**HOW TO COMPLETE THIS TASK**
Of all the lines in the entries below, give again exactly those starting at the line containing "attività di Protezione" and ending at the line containing "A Zalaegerszegi Szakképzési", both ends included, and no others.
::: RECORDS FOR THIS EXERCISE :::
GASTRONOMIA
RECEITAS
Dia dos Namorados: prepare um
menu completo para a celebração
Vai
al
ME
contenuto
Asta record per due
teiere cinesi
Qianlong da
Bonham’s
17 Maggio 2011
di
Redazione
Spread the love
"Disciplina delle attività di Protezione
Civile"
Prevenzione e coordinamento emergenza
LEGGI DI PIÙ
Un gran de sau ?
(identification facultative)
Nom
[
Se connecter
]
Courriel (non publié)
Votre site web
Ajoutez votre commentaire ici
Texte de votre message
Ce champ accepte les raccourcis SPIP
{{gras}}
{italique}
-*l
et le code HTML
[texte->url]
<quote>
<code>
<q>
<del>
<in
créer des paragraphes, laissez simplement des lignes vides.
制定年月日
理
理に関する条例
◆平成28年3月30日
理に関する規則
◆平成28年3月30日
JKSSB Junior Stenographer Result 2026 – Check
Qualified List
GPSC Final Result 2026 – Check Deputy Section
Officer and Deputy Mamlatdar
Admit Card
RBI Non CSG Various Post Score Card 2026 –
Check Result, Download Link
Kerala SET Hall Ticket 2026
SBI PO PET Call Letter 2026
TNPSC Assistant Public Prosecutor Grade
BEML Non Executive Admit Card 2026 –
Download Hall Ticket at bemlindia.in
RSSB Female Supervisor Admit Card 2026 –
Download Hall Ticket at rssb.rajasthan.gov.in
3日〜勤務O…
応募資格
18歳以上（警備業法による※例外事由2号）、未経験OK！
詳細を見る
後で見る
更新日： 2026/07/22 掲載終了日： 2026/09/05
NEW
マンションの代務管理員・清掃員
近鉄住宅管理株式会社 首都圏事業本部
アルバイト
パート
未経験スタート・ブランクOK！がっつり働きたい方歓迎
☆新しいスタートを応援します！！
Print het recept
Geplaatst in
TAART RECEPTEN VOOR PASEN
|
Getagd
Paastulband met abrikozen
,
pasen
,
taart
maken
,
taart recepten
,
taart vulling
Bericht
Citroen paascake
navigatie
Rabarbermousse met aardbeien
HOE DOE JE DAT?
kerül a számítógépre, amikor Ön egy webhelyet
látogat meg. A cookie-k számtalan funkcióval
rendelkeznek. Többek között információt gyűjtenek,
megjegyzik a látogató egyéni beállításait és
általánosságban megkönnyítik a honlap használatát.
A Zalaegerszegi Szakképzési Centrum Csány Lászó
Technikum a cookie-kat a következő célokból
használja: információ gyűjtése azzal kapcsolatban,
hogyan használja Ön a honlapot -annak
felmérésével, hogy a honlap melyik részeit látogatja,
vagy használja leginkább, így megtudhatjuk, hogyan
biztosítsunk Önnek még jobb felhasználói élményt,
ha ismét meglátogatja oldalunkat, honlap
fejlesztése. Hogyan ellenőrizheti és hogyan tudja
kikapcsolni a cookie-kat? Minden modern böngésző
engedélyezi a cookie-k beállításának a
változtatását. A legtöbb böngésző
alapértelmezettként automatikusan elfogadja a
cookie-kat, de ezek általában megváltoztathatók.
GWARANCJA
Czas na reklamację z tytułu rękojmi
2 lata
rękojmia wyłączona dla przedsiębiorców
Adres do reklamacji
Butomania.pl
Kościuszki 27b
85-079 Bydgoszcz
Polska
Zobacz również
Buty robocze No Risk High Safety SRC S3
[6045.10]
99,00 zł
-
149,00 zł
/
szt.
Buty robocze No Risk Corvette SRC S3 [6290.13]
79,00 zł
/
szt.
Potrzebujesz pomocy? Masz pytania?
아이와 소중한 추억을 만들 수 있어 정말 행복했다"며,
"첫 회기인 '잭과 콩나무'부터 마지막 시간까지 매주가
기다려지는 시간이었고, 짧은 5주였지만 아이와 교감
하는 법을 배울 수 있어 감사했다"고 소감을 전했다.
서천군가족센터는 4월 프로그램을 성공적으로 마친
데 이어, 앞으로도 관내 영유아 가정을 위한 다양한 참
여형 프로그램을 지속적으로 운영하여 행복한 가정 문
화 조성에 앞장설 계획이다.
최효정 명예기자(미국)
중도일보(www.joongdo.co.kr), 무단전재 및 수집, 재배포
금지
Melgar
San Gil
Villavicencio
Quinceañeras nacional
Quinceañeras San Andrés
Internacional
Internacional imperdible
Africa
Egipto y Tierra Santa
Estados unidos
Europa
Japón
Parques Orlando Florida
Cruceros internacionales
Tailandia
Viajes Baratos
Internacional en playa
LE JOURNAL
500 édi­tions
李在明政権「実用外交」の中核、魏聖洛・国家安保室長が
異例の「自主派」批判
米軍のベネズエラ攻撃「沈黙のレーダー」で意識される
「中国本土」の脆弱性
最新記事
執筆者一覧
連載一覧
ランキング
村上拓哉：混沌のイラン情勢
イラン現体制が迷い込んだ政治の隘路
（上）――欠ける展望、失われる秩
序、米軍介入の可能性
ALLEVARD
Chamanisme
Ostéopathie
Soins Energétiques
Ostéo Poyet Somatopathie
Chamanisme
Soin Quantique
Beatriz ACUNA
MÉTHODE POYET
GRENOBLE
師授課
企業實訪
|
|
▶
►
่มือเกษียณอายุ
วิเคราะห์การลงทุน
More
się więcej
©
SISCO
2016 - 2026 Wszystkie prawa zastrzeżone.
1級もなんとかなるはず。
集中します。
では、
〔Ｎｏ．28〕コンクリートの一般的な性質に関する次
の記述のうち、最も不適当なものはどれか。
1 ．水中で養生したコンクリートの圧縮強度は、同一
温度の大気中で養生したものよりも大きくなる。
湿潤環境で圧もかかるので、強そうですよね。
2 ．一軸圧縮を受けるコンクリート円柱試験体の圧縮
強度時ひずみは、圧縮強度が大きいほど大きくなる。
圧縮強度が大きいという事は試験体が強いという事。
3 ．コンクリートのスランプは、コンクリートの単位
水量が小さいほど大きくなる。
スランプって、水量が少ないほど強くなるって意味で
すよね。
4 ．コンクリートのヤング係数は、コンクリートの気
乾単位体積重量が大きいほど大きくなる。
:::
**ANSWER BOX**
"Disciplina delle attività di Protezione
Civile"
Prevenzione e coordinamento emergenza
LEGGI DI PIÙ
Un gran de sau ?
(identification facultative)
Nom
[
Se connecter
]
Courriel (non publié)
Votre site web
Ajoutez votre commentaire ici
Texte de votre message
Ce champ accepte les raccourcis SPIP
{{gras}}
{italique}
-*l
et le code HTML
[texte->url]
<quote>
<code>
<q>
<del>
<in
créer des paragraphes, laissez simplement des lignes vides.
制定年月日
理
理に関する条例
◆平成28年3月30日
理に関する規則
◆平成28年3月30日
JKSSB Junior Stenographer Result 2026 – Check
Qualified List
GPSC Final Result 2026 – Check Deputy Section
Officer and Deputy Mamlatdar
Admit Card
RBI Non CSG Various Post Score Card 2026 –
Check Result, Download Link
Kerala SET Hall Ticket 2026
SBI PO PET Call Letter 2026
TNPSC Assistant Public Prosecutor Grade
BEML Non Executive Admit Card 2026 –
Download Hall Ticket at bemlindia.in
RSSB Female Supervisor Admit Card 2026 –
Download Hall Ticket at rssb.rajasthan.gov.in
3日〜勤務O…
応募資格
18歳以上（警備業法による※例外事由2号）、未経験OK！
詳細を見る
後で見る
更新日： 2026/07/22 掲載終了日： 2026/09/05
NEW
マンションの代務管理員・清掃員
近鉄住宅管理株式会社 首都圏事業本部
アルバイト
パート
未経験スタート・ブランクOK！がっつり働きたい方歓迎
☆新しいスタートを応援します！！
Print het recept
Geplaatst in
TAART RECEPTEN VOOR PASEN
|
Getagd
Paastulband met abrikozen
,
pasen
,
taart
maken
,
taart recepten
,
taart vulling
Bericht
Citroen paascake
navigatie
Rabarbermousse met aardbeien
HOE DOE JE DAT?
kerül a számítógépre, amikor Ön egy webhelyet
látogat meg. A cookie-k számtalan funkcióval
rendelkeznek. Többek között információt gyűjtenek,
megjegyzik a látogató egyéni beállításait és
általánosságban megkönnyítik a honlap használatát.
A Zalaegerszegi Szakképzési Centrum Csány Lászó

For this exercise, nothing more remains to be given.